CALLS have been made for a road which was closed after a child was killed on it to be reopened for a trial period to help ease traffic in Musselburgh.

The suggestion was made as East Lothian Council’s planning committee discussed concerns over the number of car parking spaces being built to serve a new 140-flat development next to the Tesco supermarket on Mall Avenue.

Councillor Norman Hampshire, acting council leader and planning convenor, said issues raised about the impact of traffic on surrounding streets would be addressed once the housing was in place.

Referring to Inveresk Road, which has bollards sealing off the exit at its west end, he said: “If we could have a trial of that as a one-way system it could make a major impact to the movement of traffic.”

He added: “That will have to be done with consultation of people in Musselburgh.”

The suggestion, however, brought a shocked response from ward councillor Stuart Currie, who asked: “Do you mean the road where a schoolchild was killed?”

Earlier, planning officials told the committee that when developers were first given planning permission for the flats at the former Brunton Wire Works in 2008, the current policy of demanding 150 per cent car parking spaces were provided on developments had not been in place and so could not be enforced now.

Developers plan to build only 146 spaces for the 140-home development and officials suggested that the Tesco car park, which neighbours the planned flats, would act as an “overflow car park”, along with a council car park on the other side of Mall Avenue.

However, this idea was criticised by Mr Currie, who said that people were notorious for not wanting to walk any distances to their homes and would simply park on Inveresk Road and create more congestion.

He said: “This is an important development which has taken a long time but the concern I have is about the car parking.

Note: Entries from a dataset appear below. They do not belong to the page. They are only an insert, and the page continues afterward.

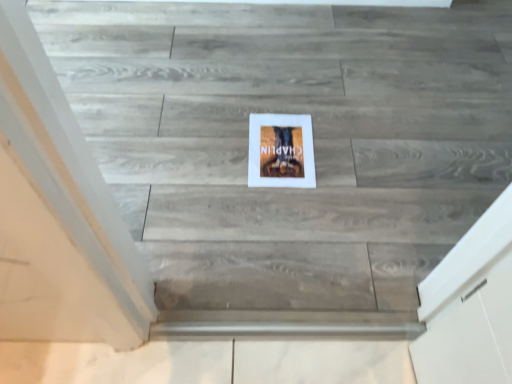 Question: Should I look upward or downward to see white matte picture frame at center?

Choices:
 (A) up
 (B) down

Answer: (A) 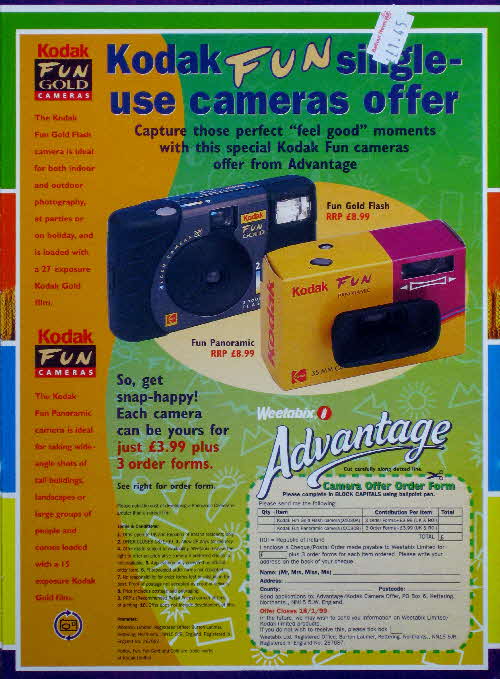 Identify the location of sticker. The width and height of the screenshot is (500, 679). (388, 34). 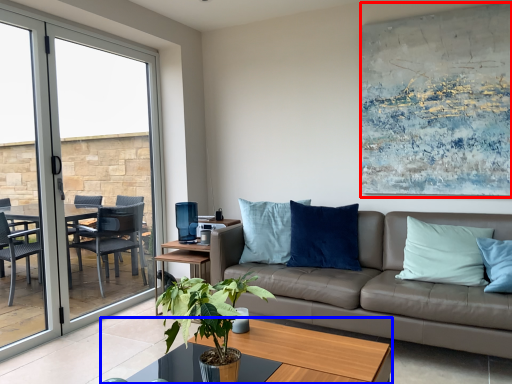 Question: Which point is further to the camera, picture frame (highlighted by a red box) or coffee table (highlighted by a blue box)?

Choices:
 (A) picture frame
 (B) coffee table

Answer: (A) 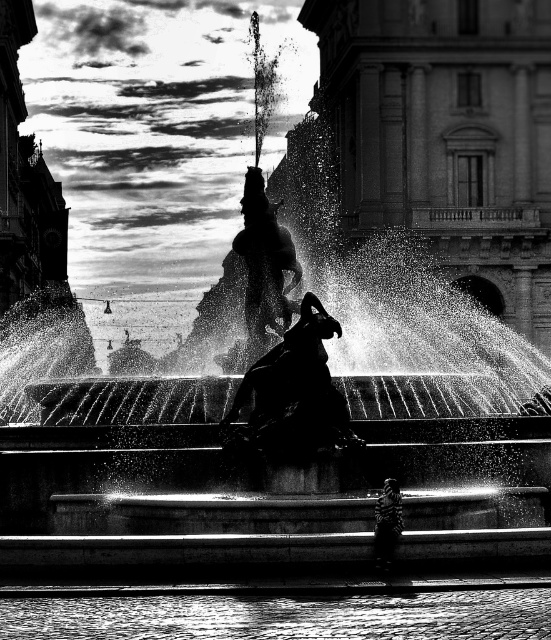 You are standing in the plaza and want to take a photo of the fountain. There are two points marked in the image. The first point is at coordinates point (290, 376) and the second point is at point (261, 180). Which point is closer to you when you are facing the fountain?

Point (290, 376) is in front of point (261, 180), so it is closer to you when facing the fountain. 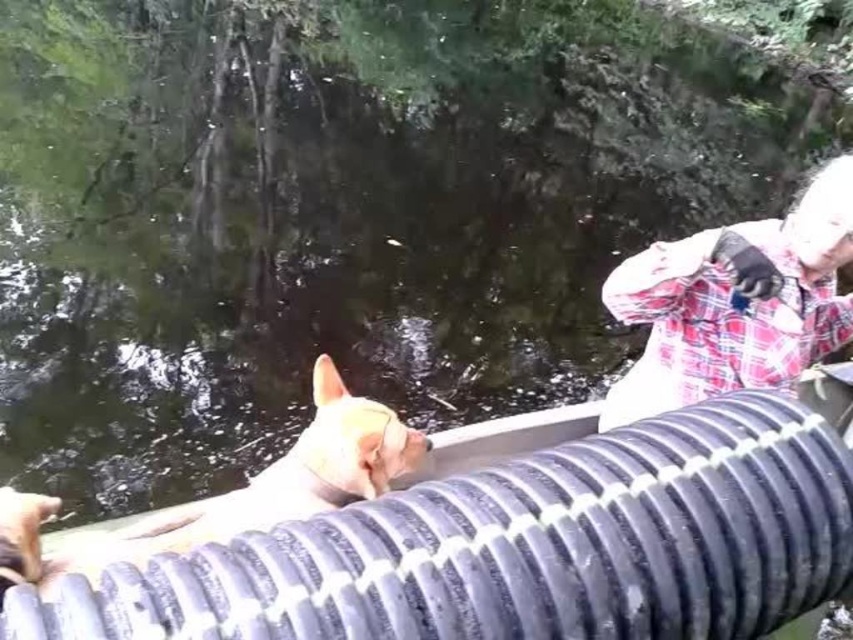 Question: Is the position of black rubber hose at center less distant than that of white plaid shirt at upper right?

Choices:
 (A) yes
 (B) no

Answer: (A)

Question: Which of the following is the farthest from the observer?

Choices:
 (A) (810, 470)
 (B) (641, 404)
 (C) (170, 513)

Answer: (B)

Question: Is white plaid shirt at upper right bigger than light brown fur cat at center?

Choices:
 (A) yes
 (B) no

Answer: (A)

Question: Among these points, which one is farthest from the camera?

Choices:
 (A) (767, 221)
 (B) (462, 628)

Answer: (A)

Question: Which point is closer to the camera?

Choices:
 (A) (663, 394)
 (B) (564, 540)
 (C) (323, 460)

Answer: (B)

Question: Can you confirm if black rubber hose at center is thinner than light brown fur cat at center?

Choices:
 (A) no
 (B) yes

Answer: (A)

“I find it incredible to believe that 140 flats are only going to have 146 cars.

“I won’t support this application because I do not think it is realistic in terms of our policy and the designation of car parking.”

Fellow SNP Councillor Kenny McLeod questioned the suggestion by officials that Tesco would be happy for residents of the development and visitors to use their car park for store customers.

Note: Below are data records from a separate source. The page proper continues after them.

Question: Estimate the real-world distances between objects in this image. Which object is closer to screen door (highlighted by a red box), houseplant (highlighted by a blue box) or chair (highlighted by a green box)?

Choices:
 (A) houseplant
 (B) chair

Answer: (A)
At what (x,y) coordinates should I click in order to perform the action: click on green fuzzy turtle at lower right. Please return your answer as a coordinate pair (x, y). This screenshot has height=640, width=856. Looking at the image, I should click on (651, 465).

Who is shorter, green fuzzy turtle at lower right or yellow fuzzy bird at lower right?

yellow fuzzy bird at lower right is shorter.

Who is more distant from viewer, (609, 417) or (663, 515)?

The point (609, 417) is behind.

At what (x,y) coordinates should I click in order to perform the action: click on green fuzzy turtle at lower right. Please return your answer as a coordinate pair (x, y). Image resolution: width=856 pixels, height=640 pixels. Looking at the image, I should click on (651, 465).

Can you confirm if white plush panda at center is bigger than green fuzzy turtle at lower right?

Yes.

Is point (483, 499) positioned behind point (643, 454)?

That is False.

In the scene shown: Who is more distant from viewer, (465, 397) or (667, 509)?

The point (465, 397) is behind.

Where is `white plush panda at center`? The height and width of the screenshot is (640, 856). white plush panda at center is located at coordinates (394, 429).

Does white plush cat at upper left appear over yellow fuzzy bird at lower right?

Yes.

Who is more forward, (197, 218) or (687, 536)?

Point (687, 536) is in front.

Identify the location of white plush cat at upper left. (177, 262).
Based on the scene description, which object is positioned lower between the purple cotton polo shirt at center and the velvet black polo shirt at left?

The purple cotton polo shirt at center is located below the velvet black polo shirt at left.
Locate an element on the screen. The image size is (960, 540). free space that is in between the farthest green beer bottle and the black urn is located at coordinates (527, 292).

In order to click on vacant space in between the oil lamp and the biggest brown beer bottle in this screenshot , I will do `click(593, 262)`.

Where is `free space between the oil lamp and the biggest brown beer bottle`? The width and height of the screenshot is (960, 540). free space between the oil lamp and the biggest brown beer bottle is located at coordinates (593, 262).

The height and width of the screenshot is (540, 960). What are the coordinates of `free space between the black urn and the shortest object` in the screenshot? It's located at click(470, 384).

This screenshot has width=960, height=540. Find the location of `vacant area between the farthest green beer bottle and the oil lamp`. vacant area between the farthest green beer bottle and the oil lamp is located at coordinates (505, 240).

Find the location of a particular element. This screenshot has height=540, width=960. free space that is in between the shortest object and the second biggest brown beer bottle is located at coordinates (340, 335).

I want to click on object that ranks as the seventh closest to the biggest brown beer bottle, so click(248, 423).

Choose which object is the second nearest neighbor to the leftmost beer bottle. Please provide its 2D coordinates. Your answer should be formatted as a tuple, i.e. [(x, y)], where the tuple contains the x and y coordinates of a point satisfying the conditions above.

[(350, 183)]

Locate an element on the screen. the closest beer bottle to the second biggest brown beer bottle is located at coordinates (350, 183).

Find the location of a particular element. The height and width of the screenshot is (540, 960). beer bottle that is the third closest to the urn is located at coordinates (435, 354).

He said: “It is a bit of a cheek assuming we are going to be using their car park when they can put restrictions on it.”

The committee was asked to approve detailed conditions for the new development, including the number of car parking spaces, which went against their policy.

Lothian Buses objected to the development, saying that one block of flat in particular was “too close” to their depot.

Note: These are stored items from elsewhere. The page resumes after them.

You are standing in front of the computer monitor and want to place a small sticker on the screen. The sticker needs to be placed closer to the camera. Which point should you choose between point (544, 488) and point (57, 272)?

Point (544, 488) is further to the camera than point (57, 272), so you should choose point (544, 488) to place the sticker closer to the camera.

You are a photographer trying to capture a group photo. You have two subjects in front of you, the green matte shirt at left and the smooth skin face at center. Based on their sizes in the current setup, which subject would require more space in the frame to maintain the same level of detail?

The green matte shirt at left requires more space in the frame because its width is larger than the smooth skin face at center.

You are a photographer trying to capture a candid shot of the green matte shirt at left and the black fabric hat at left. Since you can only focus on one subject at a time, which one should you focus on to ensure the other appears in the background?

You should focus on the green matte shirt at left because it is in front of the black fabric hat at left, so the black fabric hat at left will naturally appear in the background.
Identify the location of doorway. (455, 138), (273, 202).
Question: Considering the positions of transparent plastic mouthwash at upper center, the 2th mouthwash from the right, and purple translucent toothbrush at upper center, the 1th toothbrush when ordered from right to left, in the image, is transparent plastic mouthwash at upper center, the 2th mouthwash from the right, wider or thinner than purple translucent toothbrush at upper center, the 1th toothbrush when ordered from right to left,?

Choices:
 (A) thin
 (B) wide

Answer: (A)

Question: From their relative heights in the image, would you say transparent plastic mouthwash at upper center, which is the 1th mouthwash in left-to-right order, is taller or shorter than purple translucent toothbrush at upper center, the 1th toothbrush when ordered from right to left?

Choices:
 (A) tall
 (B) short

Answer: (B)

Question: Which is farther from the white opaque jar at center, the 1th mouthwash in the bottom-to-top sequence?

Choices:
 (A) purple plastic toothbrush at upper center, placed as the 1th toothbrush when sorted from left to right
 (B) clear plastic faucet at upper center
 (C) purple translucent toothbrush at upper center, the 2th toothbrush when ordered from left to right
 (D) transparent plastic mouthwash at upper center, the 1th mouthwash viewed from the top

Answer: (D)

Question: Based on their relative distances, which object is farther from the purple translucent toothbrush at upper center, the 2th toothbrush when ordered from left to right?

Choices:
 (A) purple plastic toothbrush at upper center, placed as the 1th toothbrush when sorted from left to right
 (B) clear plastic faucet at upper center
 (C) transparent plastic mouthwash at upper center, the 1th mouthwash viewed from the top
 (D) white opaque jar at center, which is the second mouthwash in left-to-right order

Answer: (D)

They voiced concerns of future problems with new residents who would face “unacceptable” levels of noise from the depot if they opened their windows.

They said: “Musselburgh bus depot is indentified as a safeguarded transport facility in the emerging Local Development Plan.

“It is an essential local public transport facility.

“The proposed development has the potential to impact on the operations of this depot once the residential units are occupied.”

Councillor Andy Forrest, ward member for Musselburgh, said that he would support the development, saying he believed the developers would have done their homework on the need for parking at the site.

The plans were approved by an 8-1 vote.